Stored data entries:
▬▬▬▬▬▬

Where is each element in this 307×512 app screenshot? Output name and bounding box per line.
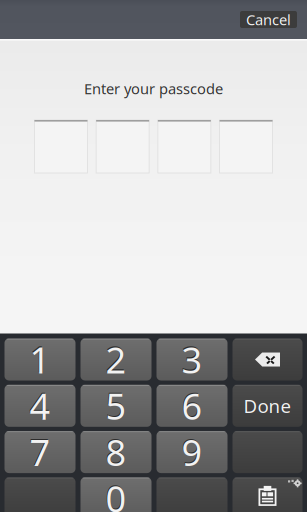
staticText: Cancel xyxy=(246,10,291,29)
button[interactable]: 8 xyxy=(80,431,152,473)
button[interactable]: Paste xyxy=(232,477,302,512)
staticText: 9 xyxy=(181,427,202,475)
staticText: 2 xyxy=(105,334,126,382)
staticText: 3 xyxy=(182,336,202,383)
button[interactable]: Cancel xyxy=(240,11,297,28)
staticText: 7 xyxy=(29,427,50,475)
staticText: 6 xyxy=(181,381,202,429)
button[interactable]: Delete xyxy=(232,338,302,380)
button[interactable]: 3 xyxy=(156,338,228,380)
button[interactable]: 0 xyxy=(80,477,152,512)
staticText: 1 xyxy=(30,336,50,383)
staticText: 0 xyxy=(105,473,126,512)
button[interactable]: 9 xyxy=(156,431,228,473)
button[interactable]: 1 xyxy=(4,338,76,380)
button[interactable]: 5 xyxy=(80,385,152,427)
staticText: 9 xyxy=(182,428,202,476)
staticText: Done xyxy=(244,393,292,418)
staticText: 2 xyxy=(106,336,126,383)
staticText: 3 xyxy=(181,334,202,382)
button[interactable]: 2 xyxy=(80,338,152,380)
button[interactable]: 4 xyxy=(4,385,76,427)
staticText: 7 xyxy=(30,428,50,476)
staticText: 5 xyxy=(105,381,126,429)
button[interactable]: 7 xyxy=(4,431,76,473)
staticText: 1 xyxy=(29,334,50,382)
button[interactable]: Done xyxy=(232,385,302,427)
staticText: 0 xyxy=(106,474,126,512)
staticText: 4 xyxy=(29,381,50,429)
button[interactable]: 6 xyxy=(156,385,228,427)
staticText: 4 xyxy=(30,382,50,430)
staticText: 8 xyxy=(106,428,126,476)
staticText: Enter your passcode xyxy=(84,79,223,98)
staticText: 5 xyxy=(106,382,126,430)
staticText: 8 xyxy=(105,427,126,475)
staticText: 6 xyxy=(182,382,202,430)
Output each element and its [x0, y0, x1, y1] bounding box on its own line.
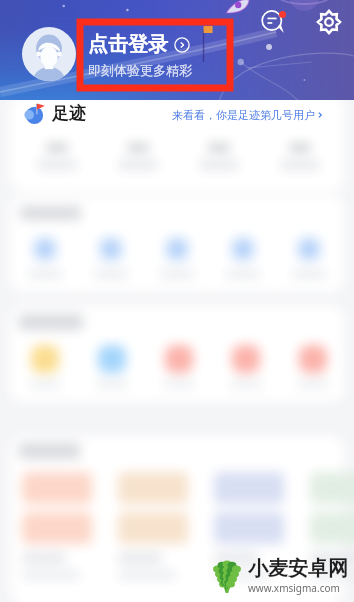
staticText: 点击登录 — [88, 32, 168, 57]
staticText: 小麦安卓网 — [248, 556, 348, 581]
staticText: 来看看，你是足迹第几号用户 — [172, 108, 315, 122]
staticText: 即刻体验更多精彩 — [88, 62, 192, 78]
button[interactable]: Settings — [312, 5, 346, 39]
staticText: 足迹 — [52, 103, 86, 124]
button[interactable]: 足迹 — [22, 101, 86, 125]
button[interactable]: Messages — [256, 5, 290, 39]
button[interactable]: 来看看，你是足迹第几号用户 — [172, 108, 325, 122]
staticText: www.xmsigma.com — [248, 581, 340, 595]
button[interactable]: Avatar — [22, 27, 76, 81]
button[interactable]: 点击登录 — [88, 32, 192, 78]
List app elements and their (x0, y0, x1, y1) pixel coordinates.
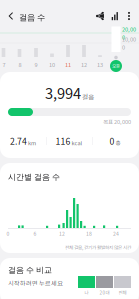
button[interactable]: Back (8, 12, 14, 20)
staticText: 걸음 수 (19, 12, 45, 23)
staticText: 24 (113, 230, 119, 237)
staticText: 시간별 걸음 수 (8, 172, 60, 182)
staticText: 6 (34, 230, 36, 237)
staticText: 2.74 (10, 135, 27, 147)
staticText: 전체 걸음, 걷기가 활발하지 않은 시간 (65, 244, 131, 251)
staticText: 시작하려면 누르세요 (8, 279, 63, 288)
staticText: kcal (70, 139, 82, 147)
staticText: 9 (34, 60, 38, 68)
button[interactable]: More options (128, 12, 130, 20)
staticText: 18 (86, 230, 92, 237)
staticText: 10 (49, 60, 55, 68)
staticText: 10,000 (122, 35, 136, 51)
staticText: 7 (2, 60, 6, 68)
staticText: 오후 (112, 62, 120, 70)
staticText: 12 (81, 60, 87, 68)
staticText: 116 (56, 135, 70, 147)
staticText: 목표 20,000 (103, 117, 131, 126)
staticText: 걸음 (81, 92, 94, 102)
staticText: 0 (6, 230, 10, 237)
staticText: 20대 (100, 289, 110, 296)
staticText: 12 (59, 230, 65, 237)
staticText: 20,000 (122, 25, 136, 41)
button[interactable]: Charts (112, 12, 118, 20)
staticText: 층 (114, 139, 120, 147)
staticText: 8 (18, 60, 22, 68)
staticText: 걸음 수 비교 (8, 265, 52, 275)
staticText: km (27, 139, 36, 147)
staticText: 3,994 (45, 82, 81, 103)
staticText: 전체 (118, 289, 126, 296)
staticText: 0 (110, 135, 114, 147)
button[interactable]: Share (96, 12, 104, 20)
staticText: 13 (97, 60, 103, 68)
staticText: 11 (65, 60, 71, 68)
staticText: 나 (84, 289, 88, 296)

▬▬▬▬▬▬

* Requirement *
How many lines in the records above hold the string "Cancel"? Only the number is wanted.

* Problem solution *
2